Dubble trouble and twice as nice...

Mid-way between the 4/4 kick of house and the boom bap snap of hip-hop resides Dubble D, immersed in the funk, and with new album 'Playin' Out' - dropping 18th June on 20:20 Vision - set to turn the summer heat up a notch.

A musical polymath, D moonlights as the impossibly tight drummer in Ralph Lawson's live house outfit 20:20 Soundsystem. Having honed his chops on the road, he was also the warm-up DJ on many of the dates of their recent world tour.
The new album is the fruit of both his streamlined seasoned playing and the myriad of influences absorbed as an unrepentant music nut.
"I'm really just a mad music head and record junkie," he grinned. "I buy jazz records, funk, soul, loads of Brazilian and Afro-Cuban stuff, reggae, hip-hop, soul, house, techno, funk - anything which grabs me with swing and groove."
Which, of course, is the way it should be, especially if that translates to such a strong and varied album as 'Playin' Out'.

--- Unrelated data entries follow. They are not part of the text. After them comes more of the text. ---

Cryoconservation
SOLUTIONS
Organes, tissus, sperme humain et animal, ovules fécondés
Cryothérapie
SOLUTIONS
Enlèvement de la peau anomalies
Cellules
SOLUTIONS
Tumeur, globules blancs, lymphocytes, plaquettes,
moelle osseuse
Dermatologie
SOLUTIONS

One of the finest moments is the bittersweet hip-hop bump of 'Still Love You (J.Dilla R.I.P.)', in which D doffs his New Era cap to the futuristic, star-gazing hip-hop producer J Dilla, who died last year from a long-term debilitating disease. Characterised by the clipped, sample snippet style of his hero, it's as funky as it is affecting.
"The death of J. Dilla was a tragedy. I'm really glad that he's seen so much recognition in the wake of his passing," said D.
"Over last summer we hammered his album 'Donuts' when we were on tour and it was an inspiration for this album in so many ways, as well as specifically for this track."

A million miles from the wistful feeling of that tribute track is the electro funk boogie of 'Woof'. With its live drums, synth bass and funky guitar licks, it marks a turning point in the album towards a more upbeat sound. 'Wriggle' is a sub-acid house mover that does what is says on the tin, and 'Coleman' dives deep into the Detroit pool with mysterioso pads and Theo Parrish vibes all over it.
"Now, and always, the jazzier Detroit-esque sounds are doing it for me," D opined.
Of course, D's live drums and percussion are an important factor of his style and they can be heard all over 'Playin' Out'.
"This album actually has a lot more 'live' playing on it than the last one," he reflected. "I'm better set up to record now and have been having fun mixing up the playing and the programmed elements."